Thursday, August 11, 2011


A few weeks back, I wrote that I was thinking of starting a Tuesday series in which I would discuss, say, all the John Carter of Mars books in order. Or all the RKO Dick Tracy movies. Or whatever other series I might think of. The idea would be for me to cover several series at a time, so that I might post about John Carter one week, then Dick Tracy the next, so that the idea doesn’t become stale.

But I don’t want to obligate myself to have another weekly post—real life often threatens to get in the way of the posts I already do. (Believe it or not, I have to work for a living just like all you common folk, rather than devout my time entirely to sharing my wisdom with others. Intolerable, I know, but tragically true.)  So, instead, the READ/WATCH ‘EM IN ORDER series will be an occasional Thursday offering, mixed in with the random posts that usually appear on that day.

We’ll start today—not with John Carter or Dick Tracy, but with the Shadow.

The first issue of The Shadow magazine was published in April 1931. The last was Summer 1949. The run totaled 325 tales of adventure and mystery—with 286 of them written by the prolific and talented Walter Gibson.

{For more details on the story behind the creation of the Shadow magazine, check out the appropriate chapter in my book Radio by the Book. I know it's a little pricey, but you can always ask your local library to pick up a copy.}

Gibson’s Shadow stories are the best (though Theodore Tinsley also penned some excellent ones). In one issue, he might have the Shadow match wits with a super-criminal or mad scientist. In another, he might take down an extortion ring or gang of thugs robbing banks. Every once in awhile, he’d help corral some foreign spies.

Gibson had a talent for putting in nifty last-minute twists into his well-constructed plots.

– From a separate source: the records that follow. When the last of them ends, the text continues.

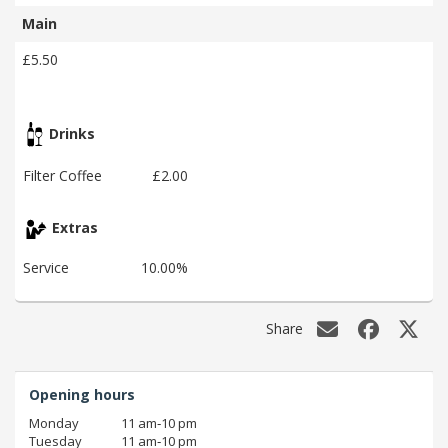
Main
£5.50
Drinks
Filter Coffee
£2.00
Extras
Service
10.00%
Share
Opening hours
Monday
11 am‑10 pm
Tuesday
11 am‑10 pm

He also gave us great action scenes, usually pitting the Shadow and his blazing .45s against a squad of underworld killers.

Most Shadow novels were independent of the others—bad guys only rarely survived for second appearance. But Gibson did occasionally bring notable villains back again, or interconnect several novels in another way.

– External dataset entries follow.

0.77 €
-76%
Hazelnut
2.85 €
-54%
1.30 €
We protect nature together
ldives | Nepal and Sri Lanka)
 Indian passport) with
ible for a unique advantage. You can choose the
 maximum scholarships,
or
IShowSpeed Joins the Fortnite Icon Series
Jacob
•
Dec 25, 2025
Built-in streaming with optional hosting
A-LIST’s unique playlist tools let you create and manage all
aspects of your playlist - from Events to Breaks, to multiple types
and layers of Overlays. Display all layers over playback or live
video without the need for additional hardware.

The Hand (May 15, 1938) was the first of a series of novels in which the Shadow breaks up a number of different rackets in different cities. Five racketeers managed to go underground when the police closed in on them. All five have set up new rackets—each of them becoming a finger on a hand of crime.  It’s up to the Shadow to bring all five of these men down.

The Hand deals with the crook who remained in New York City, setting up a blackmail operation. The idea was to frame a series of rich guys for various crimes or indiscretions, then force them to pay up to keep things quiet.

The Shadow soon gets a line on the blackmail gang, but the super-competent crime fighter has a run of bad luck. In a really fun opening action scene, he shows up when the bad guys are forcing a rich man’s son to participate in a robbery. He manages to get the son away from the crooks, but an explosion knocks him flat. The crooks get the son back. Several of the Shadow’s agents snatch him back from the crooks, but the odd game of ping pong continues when the crooks get him back from the agents. You almost need a score card to keep track.

Later, the Shadow (through more pure bad luck) gets spotted in a nightclub full of armed thugs. Only his skill with his pistols and some insanely risky tactics get himself out alive.

But even bad luck can’t keep the Shadow down. Eventually, with the help of an unexpected ally, he manages to trick the gang into walking into a trap and providing the evidence needed to clear the various people they’ve framed.

The Hand isn’t the best Shadow novel, but it’s a good, solid mystery with several typically skillful twists at the end. It also provides us with several interesting supporting characters, most especially the person who becomes an ally of the Shadow. 

The gang he battles is hardly the smartest he’s ever gone against, but I like the fact that plain dumb luck works against him early on. It gives the story an interesting ambiance. Gibson, the creator of this version of the Shadow, understood the character perfectly and sets up the situation in such a way that we never doubt the hero’s abilities. Even when he walks into a trap, he’s still too cool for words.

But the blackmail ring is only one finger out of the five that make up the Hand. So the Shadow will soon be taking a trip to Philadelphia to deal with Murder for Sale. We’ll check in with the master crime-fighter again some time in the future to see how that goes.